Interview on 05/20/24 at 9:36 A.M. of STNA #203 revealed she was in a resident room assisting with bathing, and did not know Resident #95's call light was activated. STNA #203 stated when she was in a room assisting a resident the other STNA's and nurses should watch for call lights and answer them promptly.
Interview on 05/20/24 at 9:51 A.M. of Resident #85 revealed the length of time it took for call lights to be answered depended on what was going on when the call light was activated. Resident #85 stated if the STNA's were passing meal trays they did not stop to answer call lights, and it took awhile to get the call light answered during meal times. Resident #85 indicated she was independent with most of her care, did not require a lot of help from the STNA's, and her call light was usually answered in about 15 to 20 minutes. Resident #85 stated the STNA's taking care of her were very good, but other residents waited much longer for their call lights to be answered by the staff.
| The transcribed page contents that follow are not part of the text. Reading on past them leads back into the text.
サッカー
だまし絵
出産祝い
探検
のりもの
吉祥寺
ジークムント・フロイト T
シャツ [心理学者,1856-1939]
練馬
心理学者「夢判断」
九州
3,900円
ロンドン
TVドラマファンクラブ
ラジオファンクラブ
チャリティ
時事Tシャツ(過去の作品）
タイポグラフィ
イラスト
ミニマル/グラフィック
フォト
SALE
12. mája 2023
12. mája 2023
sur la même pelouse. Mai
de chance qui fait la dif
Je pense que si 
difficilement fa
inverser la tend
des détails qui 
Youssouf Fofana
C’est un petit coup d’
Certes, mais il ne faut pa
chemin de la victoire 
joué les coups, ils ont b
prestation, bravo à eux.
Interview on 05/20/24 at 10:23 A.M. of Resident #42 revealed she was the Resident Council President. Resident #42 stated when the facility was short handed call lights were not answered timely. Resident #42 indicated when Residents told her their call lights did not get answered timely, she told them not to be upset and to be patient because the facility was short staffed and would eventually get to them.
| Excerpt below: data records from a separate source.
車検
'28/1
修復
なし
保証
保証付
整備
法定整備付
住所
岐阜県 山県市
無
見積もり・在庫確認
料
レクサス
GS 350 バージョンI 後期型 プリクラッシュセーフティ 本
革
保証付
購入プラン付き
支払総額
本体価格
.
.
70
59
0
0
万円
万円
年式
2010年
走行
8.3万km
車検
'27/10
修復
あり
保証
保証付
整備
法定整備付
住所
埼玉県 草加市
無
Interview on 05/20/24 at 11:47 A.M. of Resident #95 revealed his call light was on today for around 15 to 20 minutes, it was not too long of a wait, but by the time the STNA came in to help him he was feeling like he wasn't going to be able to hold his urine. Resident #95 stated he had waited as long as an hour and a half for his call light to be answered. Resident #95 stated the staff did not come in timely to see if what he needed was urgent, or to tell him when they would be able to assist him, and they just came in his room when they were ready.
Interview on 05/20/24 at 12:59 P.M. of the Administrator and Director of Nursing (DON) revealed Resident #57 refused to dress until she had her shower, and she had her shower later in the day. The Administrator stated call light audits were completed and most of the call lights were answered in about 10 to 15 minutes and that was a reasonable time frame. The Administrator stated 18 minutes was not an unreasonable amount of time to wait for a call light to be answered, and the question to ask was were the residents needs met? The DON stated resident perception could be that it took longer than it actually was for the call light to be answered.
Review of a facility list of alert and oriented residents included Resident's #42, #57, #58, #65, #83 were alert and oriented.
Review of the facility policy titled Resident Call System revised 03/2023 included the staff would provide an environment to assist in meeting the needs of the resident and to provide an environment which supported and enhanced each resident's quality of life, providing the necessary care and services to attain or maintain the highest practicable physical, mental, and psychosocial well-being, consistent with the resident's comprehensive assessment and plan of care. Respond to resident's call lights in a timely manner. Do not turn off the light if you were unable to meet the resident's needs.
Review of the facility policy titled incontinence care dated 2022 included to ensure a resident who was incontinent of bowel and, or bladder received appropriate treatment and services to prevent urinary tract infections and to restore continence to the extent possible.
This deficiency represents non-compliance investigated under Complaint Number OH00153017.